Despite the promising performance achieved by the proposed CPRSCA mechanism in seizure detection tasks, several limitations remain. First, due to substantial heterogeneity introduced by patient-dependent characteristics, age groups, and seizure types, the detection accuracy for certain patients requires further improvement, which places higher demands on the model’s generalization and robustness. Second, although the integration of the CPRSCA mechanism with the ResNet-34 backbone—along with the adoption of DSCs—effectively reduces the number of parameters, the overall model architecture remains relatively complex, and computational efficiency in resource-constrained clinical settings still needs enhancement. Finally, experimental validation in this study was primarily conducted on offline data, and prospective bedside monitoring studies have not yet been performed in real clinical environments. In future work, it is suggested that the dataset be expanded to cover a wider range of age groups and epilepsy types, the model architecture be further optimized and simplified, and the capability for automatic extraction of critical features and real-time detection be improved. Moreover, prospective validation should be conducted in actual clinical settings to comprehensively assess the clinical applicability and value of the proposed model.
Conclusion
5
In this study, a novel CPRSCA multidimensional attention mechanism was designed, and a CPRSCA-ResNet model for seizure detection was developed based on the ResNet-34 architecture. By employing fine-grained channel partitioning and multi-scale feature fusion strategies, the model enabled accurate capture and enhancement of key seizure-related features in EEG signals, resulting in significant improvements in detection performance and generalization capability. Patient-dependent and patient-independent seizure detection experiments were conducted on the public CHB-MIT dataset and two local hospital datasets (JHCH and JHMCHH), all of which yielded excellent detection results and further validated the effectiveness of the CPRSCA mechanism.
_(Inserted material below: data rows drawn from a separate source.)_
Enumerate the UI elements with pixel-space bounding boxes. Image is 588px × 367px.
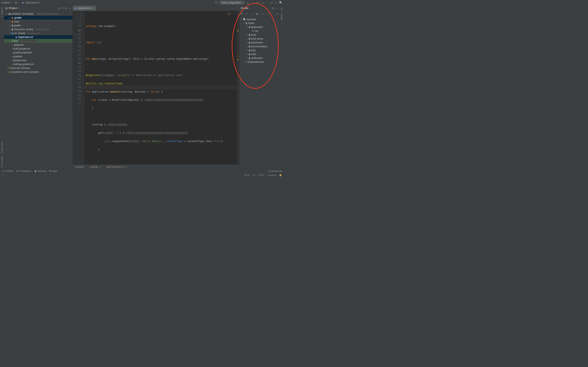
tree-src-dir[interactable]: ▾ ▮ src [main] sources root — [4, 31, 72, 35]
gutter-recursive-icon[interactable]: ↻ — [79, 61, 80, 66]
chevron-down-icon[interactable]: ▾ — [9, 32, 11, 34]
tree-gradle-dir2[interactable]: ▸ ▮ gradle — [4, 24, 72, 27]
chevron-right-icon[interactable]: ▸ — [246, 57, 248, 59]
tool-tab-ant[interactable]: Ant — [281, 6, 283, 12]
expand-icon[interactable]: ⤢ — [262, 12, 265, 15]
chevron-right-icon[interactable]: ▸ — [9, 17, 11, 19]
chevron-right-icon[interactable]: ▸ — [5, 67, 8, 69]
tree-test-dir[interactable]: ▸ ▮ test test sources root — [4, 39, 72, 43]
add-configuration-button[interactable]: Add Configuration... — [219, 1, 245, 5]
marker-stripe[interactable] — [237, 11, 239, 164]
gradle-node-other[interactable]: ▸ ▮ other — [240, 52, 279, 56]
stop-icon[interactable]: ■ — [261, 1, 264, 4]
ide-settings-icon[interactable]: ▭ — [274, 1, 277, 4]
chevron-right-icon[interactable]: ▸ — [246, 53, 248, 55]
chevron-down-icon[interactable]: ▾ — [240, 18, 242, 20]
tree-application-kt[interactable]: ◆ Application.kt — [4, 35, 72, 39]
tree-gradlew[interactable]: ▫ gradlew — [4, 54, 72, 58]
chevron-right-icon[interactable]: ▸ — [9, 28, 11, 30]
settings-icon[interactable]: ⚙ — [65, 7, 67, 10]
dropdown-icon[interactable]: ▾ — [18, 7, 20, 9]
tree-gradle-properties[interactable]: ▫ gradle.properties — [4, 50, 72, 54]
line-separator[interactable]: LF — [252, 174, 255, 176]
locate-icon[interactable]: ⊕ — [58, 7, 60, 10]
chevron-down-icon[interactable]: ˅ — [233, 12, 235, 16]
coverage-icon[interactable]: ◧ — [256, 1, 259, 4]
chevron-right-icon[interactable]: ▸ — [243, 61, 245, 63]
project-tree[interactable]: ▾ ▣ untitled1 [example] ~/IdeaProjects/u… — [4, 11, 72, 169]
project-panel-title[interactable]: Project — [9, 7, 17, 9]
tool-tab-project[interactable]: 1: Project — [1, 6, 3, 18]
gradle-node-tasks[interactable]: ▾ ▮ Tasks — [240, 21, 279, 25]
crumb-src[interactable]: src — [15, 1, 18, 4]
chevron-up-icon[interactable]: ˄ — [231, 12, 232, 16]
crumb-module[interactable]: module() — [75, 166, 84, 168]
tree-build-gradle[interactable]: ▫ build.gradle.kts — [4, 47, 72, 50]
refresh-icon[interactable]: ⟳ — [240, 12, 243, 15]
tree-idea-dir[interactable]: ▸ ▮ .idea — [4, 20, 72, 24]
chevron-down-icon[interactable]: ▾ — [5, 13, 8, 15]
tool-tab-structure[interactable]: 7: Structure — [1, 141, 3, 155]
tool-tab-problems[interactable]: ⊘6: Problems — [16, 170, 31, 173]
gradle-node-verification[interactable]: ▸ ▮ verification — [240, 56, 279, 60]
settings-icon[interactable]: ⚙ — [272, 7, 274, 10]
crumb-file[interactable]: Application.kt — [25, 1, 39, 4]
caret-position[interactable]: 29:10 — [244, 174, 250, 176]
tool-tab-todo[interactable]: ≡6: TODO — [2, 170, 13, 172]
debug-icon[interactable]: ⌖ — [251, 1, 255, 4]
warning-marker[interactable] — [237, 60, 239, 60]
collapse-icon[interactable]: ⤡ — [267, 12, 270, 15]
chevron-right-icon[interactable]: ▸ — [246, 45, 248, 48]
chevron-right-icon[interactable]: ▸ — [9, 21, 11, 23]
file-encoding[interactable]: UTF-8 — [258, 174, 264, 176]
gradle-node-build-setup[interactable]: ▸ ▮ build setup — [240, 37, 279, 41]
warning-marker[interactable] — [237, 31, 239, 32]
tool-tab-terminal[interactable]: ▣Terminal — [34, 170, 46, 173]
gradle-tree[interactable]: ▾ 🐘 example ▾ ▮ Tasks ▾ ▮ application ⚙ … — [240, 17, 279, 169]
gradle-node-build[interactable]: ▸ ▮ build — [240, 33, 279, 37]
warning-marker[interactable] — [237, 29, 239, 30]
chevron-right-icon[interactable]: ▸ — [246, 49, 248, 51]
tree-resources-dir[interactable]: ▸ ▮ resources [main] resources root — [4, 27, 72, 31]
add-icon[interactable]: ＋ — [245, 12, 248, 16]
chevron-right-icon[interactable]: ▸ — [5, 71, 8, 73]
git-icon[interactable]: ⎇ — [269, 1, 273, 4]
problems-badge[interactable]: ⚠ 6 ˄ ˅ — [226, 12, 235, 16]
gradle-node-help[interactable]: ▸ ▮ help — [240, 48, 279, 52]
gradle-node-example[interactable]: ▾ 🐘 example — [240, 17, 279, 21]
chevron-down-icon[interactable]: ▾ — [246, 26, 248, 28]
warning-marker[interactable] — [237, 59, 239, 59]
tree-gradlew-bat[interactable]: ▫ gradlew.bat — [4, 58, 72, 62]
code-editor[interactable]: ⚠ 6 ˄ ˅ package com.example import ... f… — [85, 11, 237, 164]
gutter-suspend-icon[interactable]: ⇢ — [79, 86, 80, 90]
run-icon[interactable]: ▶ — [246, 1, 250, 4]
hide-icon[interactable]: — — [276, 7, 278, 10]
crumb-project[interactable]: untitled1 — [1, 1, 10, 4]
tool-tab-gradle[interactable]: Gradle — [281, 12, 283, 21]
tool-tab-event-log[interactable]: ◯Event Log — [268, 170, 282, 173]
tree-gitignore[interactable]: ▫ .gitignore — [4, 43, 72, 47]
tree-gradle-dir[interactable]: ▸ ▮ .gradle — [4, 16, 72, 20]
execute-icon[interactable]: ▶ — [256, 12, 259, 15]
tool-tab-build[interactable]: ⚒Build — [49, 170, 57, 173]
more-icon[interactable]: » — [276, 12, 279, 15]
editor-tab-application[interactable]: ◆ Application.kt ✕ — [73, 6, 96, 11]
remove-icon[interactable]: － — [249, 12, 252, 16]
tree-settings-gradle[interactable]: ▫ settings.gradle.kts — [4, 62, 72, 66]
gradle-node-distribution[interactable]: ▸ ▮ distribution — [240, 41, 279, 44]
search-icon[interactable]: 🔍 — [279, 1, 282, 4]
chevron-right-icon[interactable]: ▸ — [246, 38, 248, 40]
gradle-task-run[interactable]: ⚙ run — [240, 29, 279, 33]
gutter-suspend-icon[interactable]: ⇢ — [79, 69, 80, 74]
gutter-run-icon[interactable]: ▶ — [79, 29, 80, 33]
chevron-right-icon[interactable]: ▸ — [246, 42, 248, 44]
gradle-node-application[interactable]: ▾ ▮ application — [240, 25, 279, 29]
folded-imports[interactable]: ... — [96, 41, 102, 44]
chevron-down-icon[interactable]: ▾ — [243, 22, 245, 24]
gradle-node-dependencies[interactable]: ▸ ⫴ Dependencies — [240, 60, 279, 64]
tree-external-libraries[interactable]: ▸ ⫴ External Libraries — [4, 66, 72, 70]
warning-marker[interactable] — [237, 56, 239, 56]
chevron-right-icon[interactable]: ▸ — [246, 34, 248, 36]
tree-root[interactable]: ▾ ▣ untitled1 [example] ~/IdeaProjects/u… — [4, 12, 72, 16]
indent-setting[interactable]: 4 spaces — [267, 174, 276, 176]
Owing to its efficient and robust detection performance, the CPRSCA-ResNet model is expected to substantially reduce the burden of manual EEG interpretation by clinicians, effectively lower the risk of missed detections, and provide real-time, accurate, and individualized diagnostic support for epilepsy patients in clinical practice. Overall, this approach offers an efficient and reliable technical solution for clinical seizure monitoring and auxiliary diagnosis, demonstrating high practical value and broad prospects for clinical application, with the potential to significantly improve the efficiency and quality of epilepsy management.